Anyone who’s paid attention to what’s happening in the Supreme Court in the last six months has probably caught on to the issue of nondelegation and the potential it has to upend decades of federal regulations. There’s a fear that it will weaken basic environmental laws like the Clean Air Act and strip the EPA of its authority to ensure public health and safety.
If nondelegation becomes the law of the land, will environmental contamination run wild from businesses no longer bound by strict EPA regulations? Will it completely alter the way businesses and developers operate? Or will it simply be business as usual?
What Is Nondelegation?
Ever since the 1930s, Congress has written laws and then delegated authority to other government agencies to define them and lay out specific details in how they will be followed. This legislative process has been challenged several times in the last century under the nondelegation doctrine, which says that Congress is vested with legislative power by the Constitution and may not transfer powers to another branch. For the past 84 years, the Supreme Court has upheld all but two cases of delegation.
But the Court’s opposing opinions on Gundy has brought the issue of nondelegation back into the headlines. While the majority ruling in Gundy upheld the delegation of power (in this case to the Attorney General), opinions written by Justices Alito and Kavanaugh indicate that a new majority of justices are willing to reinvigorate the nondelegation doctrine in the near future.
And this has many people wondering what it could mean for the future of environmental regulations.
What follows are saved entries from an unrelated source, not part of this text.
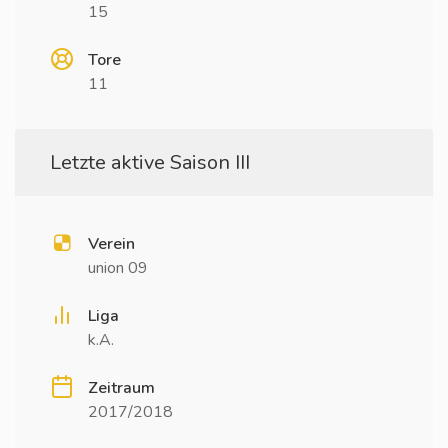
15
Tore
11
Letzte aktive Saison III
Verein
union 09
Liga
k.A.
Zeitraum
2017/2018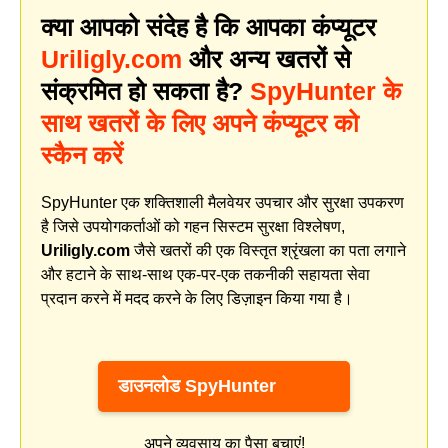
क्या आपको संदेह है कि आपका कंप्यूटर
Uriligly.com
और अन्य खतरों से
संक्रमित हो सकता है?
SpyHunter के
साथ खतरों के लिए अपने कंप्यूटर को
स्कैन करें
SpyHunter एक शक्तिशाली मैलवेयर उपचार और सुरक्षा उपकरण
है जिसे उपयोगकर्ताओं को गहन सिस्टम सुरक्षा विश्लेषण,
Uriligly.com
जैसे खतरों की एक विस्तृत श्रृंखला का पता लगाने
और हटाने के साथ-साथ एक-पर-एक तकनीकी सहायता सेवा
प्रदान करने में मदद करने के लिए डिज़ाइन किया गया है।
डाउनलोड SpyHunter
अपने व्यवसाय का पैसा बचाएं!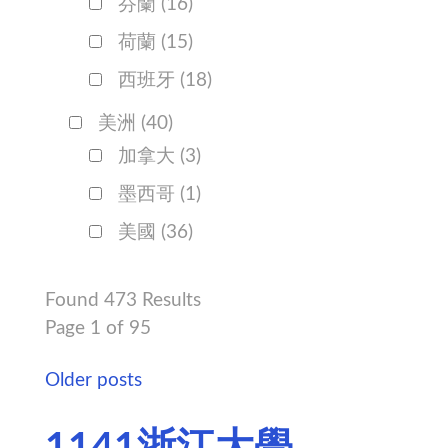
芬蘭
(16)
荷蘭
(15)
西班牙
(18)
美洲
(40)
加拿大
(3)
墨西哥
(1)
美國
(36)
Found 473 Results
Page 1 of 95
Older posts
1141浙江大學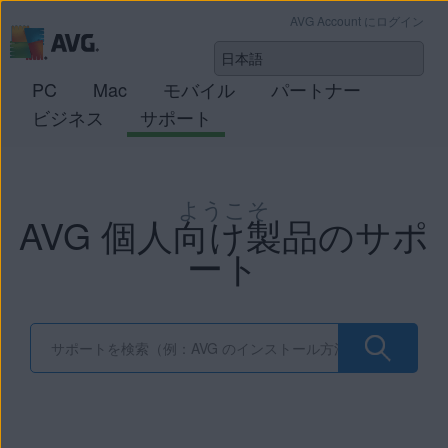
AVG Account にログイン
PC
Mac
モバイル
パートナー
ビジネス
サポート
ようこそ
AVG 個人向け製品のサポ
ート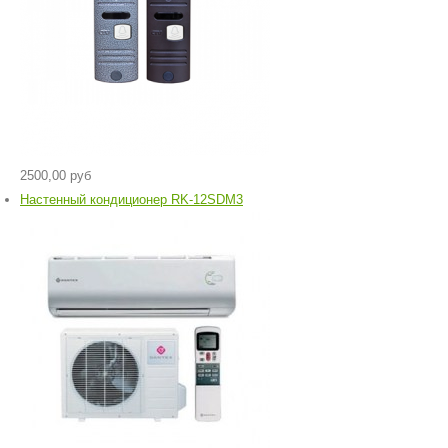
2500,00 руб
Настенный кондиционер RK-12SDM3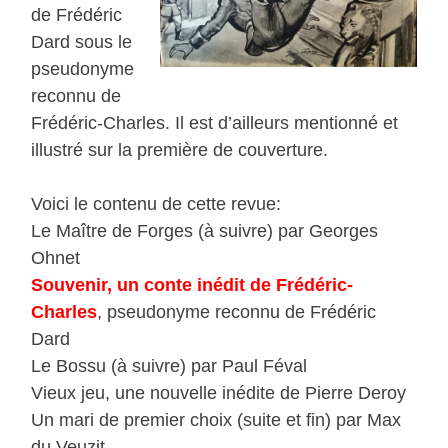
de Frédéric
Dard sous le
pseudonyme
reconnu de
Frédéric-Charles. Il est d’ailleurs mentionné et
illustré sur la première de couverture.
Voici le contenu de cette revue:
Le Maître de Forges (à suivre) par Georges
Ohnet
Souvenir, un conte inédit de Frédéric-
Charles
, pseudonyme reconnu de Frédéric
Dard
Le Bossu (à suivre) par Paul Féval
Vieux jeu, une nouvelle inédite de Pierre Deroy
Un mari de premier choix (suite et fin) par Max
du Veuzit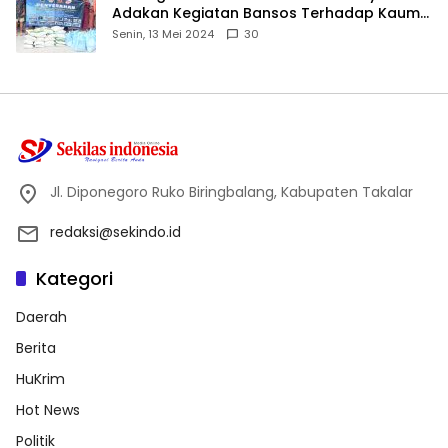
Adakan Kegiatan Bansos Terhadap Kaum
Dhuafa dan Anak Yatim-Piatu
Senin, 13 Mei 2024
30
Jl. Diponegoro Ruko Biringbalang, Kabupaten Takalar
redaksi@sekindo.id
Kategori
Daerah
Berita
HuKrim
Hot News
Politik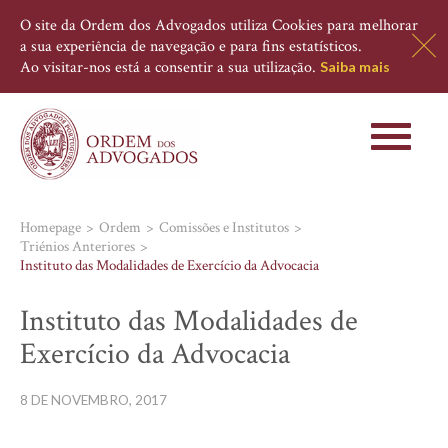
O site da Ordem dos Advogados utiliza Cookies para melhorar
a sua experiência de navegação e para fins estatísticos.
Ao visitar-nos está a consentir a sua utilização.
Saiba mais
Toggle
navigati
Homepage
Ordem
Comissões e Institutos
Triénios Anteriores
Instituto das Modalidades de Exercício da Advocacia
Instituto das Modalidades de
Exercício da Advocacia
8 DE NOVEMBRO, 2017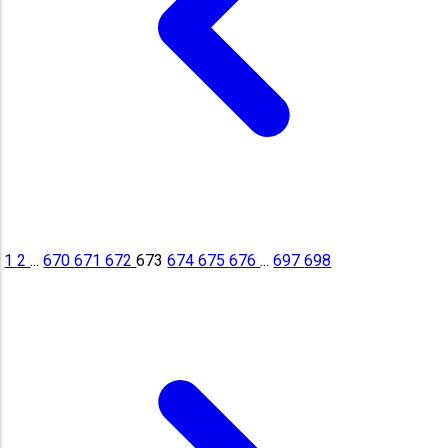
1
2
...
670
671
672
673
674
675
676
...
697
698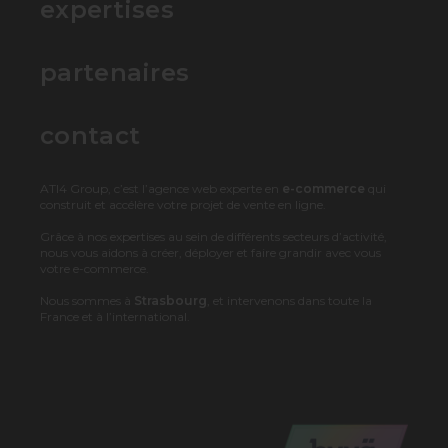
expertises
partenaires
contact
ATI4 Group, c’est l’agence web experte en
e-commerce
qui
construit et accélère votre projet de vente en ligne.
Grâce à nos expertises au sein de différents secteurs d’activité,
nous vous aidons à créer, déployer et faire grandir avec vous
votre e-commerce.
Nous sommes à
Strasbourg
, et intervenons dans toute la
France et à l’international.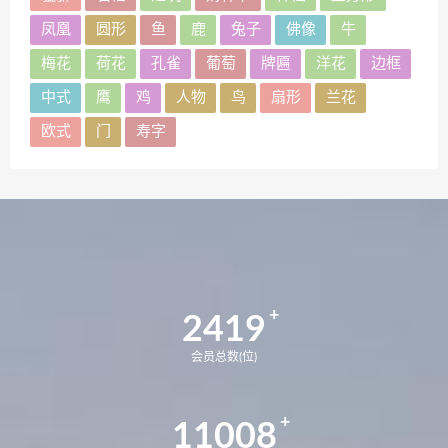
凤凰
圆形
鱼
鹿
兔子
佛像
牛
梅花
荷花
孔雀
葡萄
牌匾
洋花
边框
中式
鹰
鸡
人物
鸟
扇形
兰花
欧式
门
寿字
2419
会员总数(位)
11008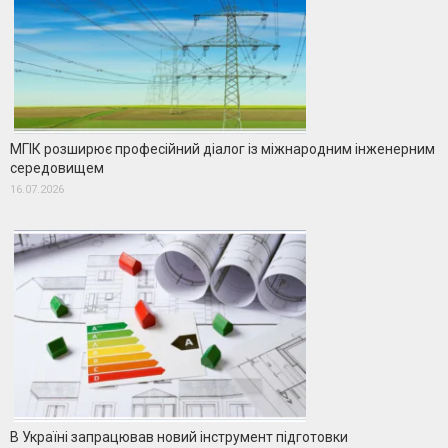
МГІК розширює професійний діалог із міжнародним інженерним
середовищем
16.07.2026
В Україні запрацював новий інструмент підготовки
While less regulation means that the government will have a diminished ability to drive policy regarding environmental contamination, I don’t believe that nondelegation will have a significant impact on how businesses currently operate. Nondelegation doesn’t remove the hammer of any business owner’s requirement to be responsible for their actions. Here’s why:
- Environmental liability is a safeguard. With the way environmental liabilities work and with strict statutes in place, the obligation businesses have to the environment is not going away. Changes in governmental policy happen all the time, from administration to administration. Regulations are tightened and they’re loosened. But businesses still have responsibilities and are still tied to strict liability statutes in their environmental insurance policies. In light of changes in regulations, businesses still have risk and a fiduciary responsibility to protect their companies from liabilities that could significantly affect their balance sheets. Environmental insurance continues to be an effective way of mitigating environmental risk.
- The public demands transparency… and the media gives it to them. In today’s world, prudent owners need to make sure they’re taking care of business from an environmental standpoint because that’s what people expect. The public is informed in endless ways and is eager for transparency. Oversight doesn’t just come from governmental agencies. Right-to-know groups, watchdog groups, social media and traditional media all play a part in raising public awareness and promoting transparency in how businesses operate. It is not just the public demands that keep businesses in line; businesses are aware of the reputational value they need to maintain. Environmental insurance also includes coverage to assist in retaining public relations firms to deal with crisis management if a lawsuit arises.
- Self-regulation is already alive and well. No matter whether there are stringent policies or not, industries will self-regulate. PFAS is a good example. This chemical group, found in products like non-stick cookware and food packaging, has been tied to serious health issues. But the effect of PFAS on humans hasn’t been defined by any government agency, nor has it been regulated in a meaningful way. Instead of issuing strict PFAS standards, the EPA created a voluntary stewardship program in 2006 in which all the major companies in the PFAS industry committed to certain manufacturing and emissions restrictions. More recently, the EPA issued guidance documents on acceptable contamination levels, but the minimal threshold (17 parts per trillion) is so low that 18 states have adopted their own, more stringent rules. This example of self-regulation is growing momentum as more and more states take on the issue on their own, without federal government oversight.
In the end, everyone wants a safe environment. Everyone is concerned about clean air and clean water. No matter what rulings come down from the Court, the public’s demand for a safe environment will ensure that businesses, owners and developers are adhering to commonsense day-to-day operations. Bad actors who will break with their environmental responsibilities because of changes in policy will do so even with all the regulations we have in place today.
The majority of owners will be socially and environmentally responsible and will conduct business in a way that’s in keeping with what’s happening in the environment.